The other story is about the vampires who’re banished to the prison of VEGAS for the amount of history covered in the book. Because this is done in a more traditional comicbook style, it’s much less dense and more actiony than the main story. In fact I think they probably take up the same number of pages, but the density of text makes this story feel like a backup. Again, I feel like I would care more if I’d come at this book with more investment in the series.
It wasn’t bad, just not very compelling for someone reading it without previous knowledge. I wish there’d been some indication on the cover to say what volume in the series this was.
I’ve had The Other sitting on my shelf for a couple of months and just got to it. It’s a book of philosophical essays by Ryszard Kapuscinski about how people deal with people who are not like them. It’s not a rigorous philosophical treatise, but the thoughts of a journalist who’s spent most of his life off travelling the world and recounting tales of other lands (most notably in Africa and South America, which were places the censors back in Iron Curtain Poland wouldn’t censor too much about).
Reading this book made me want to go places again, to travel, but not as a tourist. To go with a mission, like anthropologists do, like a real journalist, going off to find out about people and what life is like in faraway places. Every time I go to China, I realize how hard that is.
One thing he talks about in regards to the dichotomy between Europe and the rest of the world which used to be dominated by it, is how that dichotomy was created in part because Europe’s first ambassadors to the rest of the world weren’t noble wise people. They were scummy ruffians who’d set sail because they didn’t have good lives back in Europe. They were misfits in an unromantic way, antisocial and greedy and were ready to take anything they could get from the people/creatures they encountered.
One of the most important things in this book, or at least a thing that resonated most strongly with me, was the idea of the self needing an Other to truly define it. You don’t know what you are until you are exposed to something else, the ways other people organize their lives. This kind of Other requires seeing these people in different places with different histories as still being human, so it’s actually historically quite a recent phenomenon. And one helped along by anthropologists.
It was a short book but very good. I’d probably read it before reading Travels With Herodotus if I hadn’t read any Kapuscinski before.

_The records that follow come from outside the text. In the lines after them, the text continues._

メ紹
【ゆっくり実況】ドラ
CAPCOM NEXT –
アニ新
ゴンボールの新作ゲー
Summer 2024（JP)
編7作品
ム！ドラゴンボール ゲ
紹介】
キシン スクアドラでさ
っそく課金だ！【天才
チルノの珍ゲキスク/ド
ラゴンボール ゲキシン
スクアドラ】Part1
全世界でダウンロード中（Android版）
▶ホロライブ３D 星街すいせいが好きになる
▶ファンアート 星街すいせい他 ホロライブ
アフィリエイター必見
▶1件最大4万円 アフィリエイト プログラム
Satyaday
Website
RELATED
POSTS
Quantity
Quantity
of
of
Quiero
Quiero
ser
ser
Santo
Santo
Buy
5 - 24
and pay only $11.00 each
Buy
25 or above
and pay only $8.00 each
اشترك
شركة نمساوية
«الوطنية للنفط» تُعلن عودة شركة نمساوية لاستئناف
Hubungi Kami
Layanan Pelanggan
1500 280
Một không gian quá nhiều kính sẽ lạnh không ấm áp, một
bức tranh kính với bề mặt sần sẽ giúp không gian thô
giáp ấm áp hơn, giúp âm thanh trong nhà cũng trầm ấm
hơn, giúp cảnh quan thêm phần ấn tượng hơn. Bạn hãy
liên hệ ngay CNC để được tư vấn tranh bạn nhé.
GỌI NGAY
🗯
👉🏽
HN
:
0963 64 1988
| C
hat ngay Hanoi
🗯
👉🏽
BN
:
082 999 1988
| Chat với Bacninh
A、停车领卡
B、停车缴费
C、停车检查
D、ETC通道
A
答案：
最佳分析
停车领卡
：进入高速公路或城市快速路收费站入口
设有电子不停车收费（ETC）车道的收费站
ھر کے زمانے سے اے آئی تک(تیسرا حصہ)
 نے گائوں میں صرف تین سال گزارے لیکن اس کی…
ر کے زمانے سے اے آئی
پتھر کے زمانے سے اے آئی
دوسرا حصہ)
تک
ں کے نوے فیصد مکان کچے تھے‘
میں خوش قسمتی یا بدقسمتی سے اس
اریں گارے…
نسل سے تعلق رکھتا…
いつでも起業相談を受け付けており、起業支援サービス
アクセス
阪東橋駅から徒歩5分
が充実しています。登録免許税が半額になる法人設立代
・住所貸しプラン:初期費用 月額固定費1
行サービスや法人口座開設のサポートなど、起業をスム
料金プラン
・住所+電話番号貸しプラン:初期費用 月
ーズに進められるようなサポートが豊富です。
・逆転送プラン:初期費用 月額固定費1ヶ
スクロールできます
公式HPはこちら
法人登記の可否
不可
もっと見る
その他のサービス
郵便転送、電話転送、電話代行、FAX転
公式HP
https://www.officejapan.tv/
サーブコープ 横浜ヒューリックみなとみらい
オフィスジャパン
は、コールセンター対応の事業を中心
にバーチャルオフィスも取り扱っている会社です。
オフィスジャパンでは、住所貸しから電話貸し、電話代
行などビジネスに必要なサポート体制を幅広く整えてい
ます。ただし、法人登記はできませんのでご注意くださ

Ryszard Kapuscinski’s Travels With Herodotus was about one of my favourite parts of life: reading books in foreign places. When Kapuscinski was a young Polish journalist in the 1950s he expressed a desire to go abroad “perhaps to Czechoslovakia.” He was sent to India, with a parting gift of Herodtus’ Histories. So the book is about Herodotus as a role model for the traveller, and about the way it shaped Kapuscinski in his travels. He tells awesome stories about going to China during Mao’s 100 Flowers Campaign and being shut up in his room, and of being robbed in Cairo by a man he saw every day before and after the robbery. He’s talking about going to Congo and all through it he’s got his Herodotus.
A lot of the book is Kapuscinski retelling stories from the Histories and wondering about the tales. He takes a very open, anti-cynical approach to these 2500 year old stories. When Herodotus says he heard that the people up the Nile eat with their feet he takes it as a wondrous kind of thing. Not that Kapuscinski believes that’s what Africans did back in the day, but that he takes the story Herodotus presents seriously, as kind of a marvel of reporting (even if it is second or third hand).
It was a good combination of tales from different times. When I go to China in July, I’m going to bring some Herodotus with me.